Skamander was a Polish group of experimental poets founded in 1918 by Julian Tuwim, Antoni Słonimski, Jarosław Iwaszkiewicz, Kazimierz Wierzyński and Jan Lechoń. Initially unnamed, in December 1919 it adopted the name Skamander, after the Scamander River in Asia Minor. It gave its name to the monthly review it published from 1920.

==History==
The group was initially closely related to the Pro Arte et Studio literary monthly and the Pod Picadorem (Picador) Café in Warsaw. In 1920 it created its own publication, the Skamander monthly, though its members also collaborated with Wiadomości Literackie (Literary News) and other newspapers.

The young poets were heavily influenced by Leopold Staff and other neoromantic poets. Their main aims were to break the links between history and poetry and to end the nationalist and patriotic functions of Polish poetry. They also emphasized the need to restore poetry to the common people by returning to everyday-language usage in poetry, including colloquialisms, neologisms and vulgarisms.

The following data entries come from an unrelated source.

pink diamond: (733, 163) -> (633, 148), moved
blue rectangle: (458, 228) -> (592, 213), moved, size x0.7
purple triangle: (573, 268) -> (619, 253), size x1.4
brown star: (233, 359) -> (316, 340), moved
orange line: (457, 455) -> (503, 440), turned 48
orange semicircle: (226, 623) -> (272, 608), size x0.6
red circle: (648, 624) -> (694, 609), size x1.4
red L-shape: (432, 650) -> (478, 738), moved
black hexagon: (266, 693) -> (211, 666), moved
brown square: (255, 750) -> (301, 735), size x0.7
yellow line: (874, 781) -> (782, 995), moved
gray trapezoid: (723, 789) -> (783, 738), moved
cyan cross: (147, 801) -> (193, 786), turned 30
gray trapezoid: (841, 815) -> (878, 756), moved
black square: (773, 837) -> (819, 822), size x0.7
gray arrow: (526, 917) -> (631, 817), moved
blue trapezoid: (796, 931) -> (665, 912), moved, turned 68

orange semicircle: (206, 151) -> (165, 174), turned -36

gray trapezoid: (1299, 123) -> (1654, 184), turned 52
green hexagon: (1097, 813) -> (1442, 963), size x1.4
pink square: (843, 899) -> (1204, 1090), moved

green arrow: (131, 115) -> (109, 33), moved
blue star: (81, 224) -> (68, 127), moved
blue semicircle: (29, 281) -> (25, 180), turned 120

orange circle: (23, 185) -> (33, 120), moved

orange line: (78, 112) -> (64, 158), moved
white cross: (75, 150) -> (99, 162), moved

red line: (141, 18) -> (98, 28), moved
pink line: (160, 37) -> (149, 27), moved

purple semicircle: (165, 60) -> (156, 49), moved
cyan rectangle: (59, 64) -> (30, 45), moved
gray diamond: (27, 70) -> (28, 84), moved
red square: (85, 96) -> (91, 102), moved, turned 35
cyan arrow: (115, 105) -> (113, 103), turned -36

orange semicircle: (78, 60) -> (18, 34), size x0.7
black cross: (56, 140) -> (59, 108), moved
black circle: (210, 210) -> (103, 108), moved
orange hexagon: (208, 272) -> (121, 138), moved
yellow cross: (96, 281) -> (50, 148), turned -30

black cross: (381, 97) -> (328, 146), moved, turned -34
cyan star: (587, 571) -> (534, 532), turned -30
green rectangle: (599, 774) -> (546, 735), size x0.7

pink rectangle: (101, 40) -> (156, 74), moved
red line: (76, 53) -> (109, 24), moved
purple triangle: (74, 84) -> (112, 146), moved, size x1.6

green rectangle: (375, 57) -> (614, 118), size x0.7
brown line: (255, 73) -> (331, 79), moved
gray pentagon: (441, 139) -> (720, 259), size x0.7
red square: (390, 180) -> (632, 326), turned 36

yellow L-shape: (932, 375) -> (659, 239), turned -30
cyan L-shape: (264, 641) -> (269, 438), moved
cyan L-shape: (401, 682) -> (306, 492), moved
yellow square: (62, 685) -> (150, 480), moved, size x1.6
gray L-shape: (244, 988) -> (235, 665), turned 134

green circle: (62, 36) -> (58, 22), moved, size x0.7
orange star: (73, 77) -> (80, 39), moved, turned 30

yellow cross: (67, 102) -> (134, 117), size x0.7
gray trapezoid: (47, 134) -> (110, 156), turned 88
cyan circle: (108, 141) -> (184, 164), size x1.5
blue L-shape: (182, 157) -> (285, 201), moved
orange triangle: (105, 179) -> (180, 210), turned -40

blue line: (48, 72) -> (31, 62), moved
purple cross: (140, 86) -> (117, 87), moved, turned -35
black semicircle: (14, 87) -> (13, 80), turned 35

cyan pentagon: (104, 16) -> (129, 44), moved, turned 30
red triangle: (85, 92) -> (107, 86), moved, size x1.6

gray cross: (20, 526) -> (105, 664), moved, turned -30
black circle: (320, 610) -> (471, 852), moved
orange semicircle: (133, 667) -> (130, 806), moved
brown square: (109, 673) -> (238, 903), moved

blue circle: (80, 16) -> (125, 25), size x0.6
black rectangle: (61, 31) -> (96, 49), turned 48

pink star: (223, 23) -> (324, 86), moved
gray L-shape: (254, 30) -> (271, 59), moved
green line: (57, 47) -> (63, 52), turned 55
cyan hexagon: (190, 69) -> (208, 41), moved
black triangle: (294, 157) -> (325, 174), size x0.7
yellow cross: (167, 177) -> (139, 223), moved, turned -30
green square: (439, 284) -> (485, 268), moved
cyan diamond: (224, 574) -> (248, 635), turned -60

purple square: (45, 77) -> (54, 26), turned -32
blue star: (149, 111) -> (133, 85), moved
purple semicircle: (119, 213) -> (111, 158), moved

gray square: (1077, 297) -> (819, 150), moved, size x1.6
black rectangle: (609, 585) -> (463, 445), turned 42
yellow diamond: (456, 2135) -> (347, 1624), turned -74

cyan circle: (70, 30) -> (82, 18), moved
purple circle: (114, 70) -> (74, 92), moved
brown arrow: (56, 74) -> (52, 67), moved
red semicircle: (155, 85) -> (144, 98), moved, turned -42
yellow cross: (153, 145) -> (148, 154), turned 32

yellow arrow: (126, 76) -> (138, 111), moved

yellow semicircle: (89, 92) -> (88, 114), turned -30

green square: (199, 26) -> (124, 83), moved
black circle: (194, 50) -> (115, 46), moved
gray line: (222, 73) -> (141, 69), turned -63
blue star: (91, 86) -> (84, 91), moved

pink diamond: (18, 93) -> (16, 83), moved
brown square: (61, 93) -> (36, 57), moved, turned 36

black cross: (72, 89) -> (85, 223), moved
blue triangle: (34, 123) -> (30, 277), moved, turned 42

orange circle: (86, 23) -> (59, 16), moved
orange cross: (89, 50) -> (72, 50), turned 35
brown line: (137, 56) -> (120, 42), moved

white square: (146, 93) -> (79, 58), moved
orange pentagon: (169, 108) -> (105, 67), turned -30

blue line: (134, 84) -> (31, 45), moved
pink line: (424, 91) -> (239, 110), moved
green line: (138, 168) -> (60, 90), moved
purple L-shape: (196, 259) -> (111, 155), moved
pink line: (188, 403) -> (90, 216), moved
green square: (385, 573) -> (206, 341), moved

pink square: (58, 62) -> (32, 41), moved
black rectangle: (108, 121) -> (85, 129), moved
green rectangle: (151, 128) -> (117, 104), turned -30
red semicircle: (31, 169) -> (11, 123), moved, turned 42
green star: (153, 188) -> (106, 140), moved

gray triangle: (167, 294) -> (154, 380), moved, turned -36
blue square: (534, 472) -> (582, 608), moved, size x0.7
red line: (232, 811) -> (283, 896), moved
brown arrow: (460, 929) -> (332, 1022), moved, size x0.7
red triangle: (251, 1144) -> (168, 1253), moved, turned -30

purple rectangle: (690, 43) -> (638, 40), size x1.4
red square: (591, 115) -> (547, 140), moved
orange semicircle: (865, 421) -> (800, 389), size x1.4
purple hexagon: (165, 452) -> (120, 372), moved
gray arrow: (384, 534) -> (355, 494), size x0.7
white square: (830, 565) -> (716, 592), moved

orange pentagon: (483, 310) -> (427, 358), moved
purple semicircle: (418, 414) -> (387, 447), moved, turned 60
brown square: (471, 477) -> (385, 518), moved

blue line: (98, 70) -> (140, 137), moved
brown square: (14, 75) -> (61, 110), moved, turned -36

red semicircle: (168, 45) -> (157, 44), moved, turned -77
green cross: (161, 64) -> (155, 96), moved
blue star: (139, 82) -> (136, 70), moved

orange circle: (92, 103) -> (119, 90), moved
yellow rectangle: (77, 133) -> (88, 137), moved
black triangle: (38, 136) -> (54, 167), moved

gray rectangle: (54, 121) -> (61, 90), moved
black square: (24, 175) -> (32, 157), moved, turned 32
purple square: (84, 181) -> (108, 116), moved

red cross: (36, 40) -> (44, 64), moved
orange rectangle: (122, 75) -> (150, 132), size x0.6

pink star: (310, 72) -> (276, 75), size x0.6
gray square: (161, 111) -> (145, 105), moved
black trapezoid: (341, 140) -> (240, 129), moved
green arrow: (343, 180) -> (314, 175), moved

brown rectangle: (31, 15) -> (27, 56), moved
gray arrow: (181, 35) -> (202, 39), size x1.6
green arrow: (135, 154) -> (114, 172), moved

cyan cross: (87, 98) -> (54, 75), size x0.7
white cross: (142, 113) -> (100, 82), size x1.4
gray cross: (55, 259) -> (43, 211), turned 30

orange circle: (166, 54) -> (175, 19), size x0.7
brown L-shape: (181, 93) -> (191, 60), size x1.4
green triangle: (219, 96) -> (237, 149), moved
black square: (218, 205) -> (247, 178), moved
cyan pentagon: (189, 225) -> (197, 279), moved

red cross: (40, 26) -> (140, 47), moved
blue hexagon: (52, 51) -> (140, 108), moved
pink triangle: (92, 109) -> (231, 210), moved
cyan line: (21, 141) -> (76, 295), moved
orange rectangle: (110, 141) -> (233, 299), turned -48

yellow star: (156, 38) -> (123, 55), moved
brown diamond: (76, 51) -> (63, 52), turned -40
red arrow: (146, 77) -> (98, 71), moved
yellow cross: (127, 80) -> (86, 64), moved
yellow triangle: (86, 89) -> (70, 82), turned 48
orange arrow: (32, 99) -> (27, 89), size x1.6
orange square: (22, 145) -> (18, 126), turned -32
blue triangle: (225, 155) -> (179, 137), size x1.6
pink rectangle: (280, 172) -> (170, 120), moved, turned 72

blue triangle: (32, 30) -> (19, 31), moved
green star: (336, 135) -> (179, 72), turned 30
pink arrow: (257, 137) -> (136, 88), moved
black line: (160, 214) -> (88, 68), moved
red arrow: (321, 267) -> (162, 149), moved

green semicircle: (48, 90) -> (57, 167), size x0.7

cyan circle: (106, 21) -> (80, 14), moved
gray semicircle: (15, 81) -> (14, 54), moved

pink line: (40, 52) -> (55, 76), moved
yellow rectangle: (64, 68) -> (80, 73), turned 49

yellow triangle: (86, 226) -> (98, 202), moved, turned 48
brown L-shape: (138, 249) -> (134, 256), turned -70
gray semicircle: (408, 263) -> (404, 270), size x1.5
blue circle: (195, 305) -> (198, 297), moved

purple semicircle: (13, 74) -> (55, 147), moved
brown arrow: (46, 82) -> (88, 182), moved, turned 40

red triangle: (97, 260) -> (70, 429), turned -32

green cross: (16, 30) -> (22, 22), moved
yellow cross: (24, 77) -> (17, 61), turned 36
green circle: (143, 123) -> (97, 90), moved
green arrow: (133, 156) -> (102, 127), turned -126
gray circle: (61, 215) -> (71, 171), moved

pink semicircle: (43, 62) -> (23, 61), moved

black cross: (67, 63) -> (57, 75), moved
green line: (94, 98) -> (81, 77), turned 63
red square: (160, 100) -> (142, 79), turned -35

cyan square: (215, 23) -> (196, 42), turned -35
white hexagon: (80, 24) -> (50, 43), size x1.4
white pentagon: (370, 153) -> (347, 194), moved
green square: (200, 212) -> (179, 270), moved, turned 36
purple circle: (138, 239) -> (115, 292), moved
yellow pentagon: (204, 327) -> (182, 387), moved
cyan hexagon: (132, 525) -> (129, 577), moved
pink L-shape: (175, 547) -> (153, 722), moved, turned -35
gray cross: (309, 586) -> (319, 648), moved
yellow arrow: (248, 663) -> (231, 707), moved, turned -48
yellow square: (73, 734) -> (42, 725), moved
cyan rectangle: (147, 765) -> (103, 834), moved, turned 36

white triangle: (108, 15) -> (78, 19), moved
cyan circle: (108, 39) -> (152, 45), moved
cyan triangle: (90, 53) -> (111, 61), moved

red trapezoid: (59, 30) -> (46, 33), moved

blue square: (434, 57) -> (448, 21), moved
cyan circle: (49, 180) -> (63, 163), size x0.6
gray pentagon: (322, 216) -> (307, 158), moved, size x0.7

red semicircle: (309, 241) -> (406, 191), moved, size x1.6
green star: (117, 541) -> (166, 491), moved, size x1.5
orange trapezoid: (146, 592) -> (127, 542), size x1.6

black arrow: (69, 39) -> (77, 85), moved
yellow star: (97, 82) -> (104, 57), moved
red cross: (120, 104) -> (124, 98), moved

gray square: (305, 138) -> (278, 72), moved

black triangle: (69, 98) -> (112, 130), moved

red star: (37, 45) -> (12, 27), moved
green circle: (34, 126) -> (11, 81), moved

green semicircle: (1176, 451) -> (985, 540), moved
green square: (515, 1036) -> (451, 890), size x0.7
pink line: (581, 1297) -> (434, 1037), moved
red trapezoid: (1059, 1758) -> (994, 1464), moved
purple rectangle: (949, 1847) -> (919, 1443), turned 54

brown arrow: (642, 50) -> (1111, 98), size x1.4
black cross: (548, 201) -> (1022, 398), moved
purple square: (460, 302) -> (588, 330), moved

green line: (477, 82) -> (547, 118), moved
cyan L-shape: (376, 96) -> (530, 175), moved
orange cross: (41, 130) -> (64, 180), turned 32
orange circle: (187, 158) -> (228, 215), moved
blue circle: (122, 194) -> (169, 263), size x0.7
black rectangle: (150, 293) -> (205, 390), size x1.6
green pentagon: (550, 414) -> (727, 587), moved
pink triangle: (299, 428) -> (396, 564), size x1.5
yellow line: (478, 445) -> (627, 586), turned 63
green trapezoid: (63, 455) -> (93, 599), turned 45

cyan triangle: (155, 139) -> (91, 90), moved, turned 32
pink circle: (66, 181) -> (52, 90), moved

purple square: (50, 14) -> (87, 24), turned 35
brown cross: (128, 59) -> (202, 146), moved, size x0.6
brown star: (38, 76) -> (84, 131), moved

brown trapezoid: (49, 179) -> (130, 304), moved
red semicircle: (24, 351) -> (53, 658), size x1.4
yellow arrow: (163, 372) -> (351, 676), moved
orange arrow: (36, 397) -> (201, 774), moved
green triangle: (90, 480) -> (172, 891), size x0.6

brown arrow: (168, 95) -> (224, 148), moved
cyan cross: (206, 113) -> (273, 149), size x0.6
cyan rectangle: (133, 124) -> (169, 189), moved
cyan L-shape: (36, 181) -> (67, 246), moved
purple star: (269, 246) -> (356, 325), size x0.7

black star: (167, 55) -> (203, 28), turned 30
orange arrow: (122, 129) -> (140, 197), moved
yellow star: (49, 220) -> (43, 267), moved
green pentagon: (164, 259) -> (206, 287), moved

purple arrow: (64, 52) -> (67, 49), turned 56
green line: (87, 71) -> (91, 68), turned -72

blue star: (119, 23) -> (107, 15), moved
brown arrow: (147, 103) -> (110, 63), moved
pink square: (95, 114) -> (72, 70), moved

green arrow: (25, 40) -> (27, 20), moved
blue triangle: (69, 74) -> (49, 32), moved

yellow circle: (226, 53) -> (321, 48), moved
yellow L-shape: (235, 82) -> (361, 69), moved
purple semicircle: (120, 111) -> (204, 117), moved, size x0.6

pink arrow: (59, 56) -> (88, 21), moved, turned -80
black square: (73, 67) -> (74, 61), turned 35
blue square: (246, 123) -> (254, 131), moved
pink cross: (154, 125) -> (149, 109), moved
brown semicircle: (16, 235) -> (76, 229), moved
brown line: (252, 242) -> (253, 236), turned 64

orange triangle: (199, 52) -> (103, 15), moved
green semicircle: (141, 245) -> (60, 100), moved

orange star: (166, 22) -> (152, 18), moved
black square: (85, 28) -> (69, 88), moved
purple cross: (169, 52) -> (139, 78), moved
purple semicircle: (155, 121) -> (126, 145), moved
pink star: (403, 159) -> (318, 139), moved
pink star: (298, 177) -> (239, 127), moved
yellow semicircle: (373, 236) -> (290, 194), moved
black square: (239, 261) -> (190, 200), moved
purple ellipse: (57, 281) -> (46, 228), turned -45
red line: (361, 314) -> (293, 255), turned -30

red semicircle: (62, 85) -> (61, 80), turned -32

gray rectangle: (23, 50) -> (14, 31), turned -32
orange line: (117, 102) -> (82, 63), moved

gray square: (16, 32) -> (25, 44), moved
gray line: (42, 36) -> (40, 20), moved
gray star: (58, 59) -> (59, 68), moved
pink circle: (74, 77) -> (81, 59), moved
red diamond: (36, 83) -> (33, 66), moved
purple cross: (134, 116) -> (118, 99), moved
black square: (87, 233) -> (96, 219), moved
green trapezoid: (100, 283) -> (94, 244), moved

Finally, the Skamandrites (Skamandryci) emphasized the beauty of everyday life and of all forms of life generally, including the biological side.

In contrast to the basic aims of the late-19th-century Young Poland movement, Skamander's members eschewed semi-mythological heroes and protagonists, replacing them with common people. In contrast to the contemporary Awangarda Krakowska (Kraków Avant-Garde) movement, they saw themselves as continuers of Polish literary traditions, especially those of romanticism and neoromanticism.

Apart from the movement's five chief members, several lesser-known poets and critics adhered to its principles. They included Kazimiera Iłłakowiczówna, Stanisław Baliński, Gabriel Michał Karski, Światopełk Karpiński, Jerzy Paczkowski, Karol Zawodziński and Wilam Horzyca.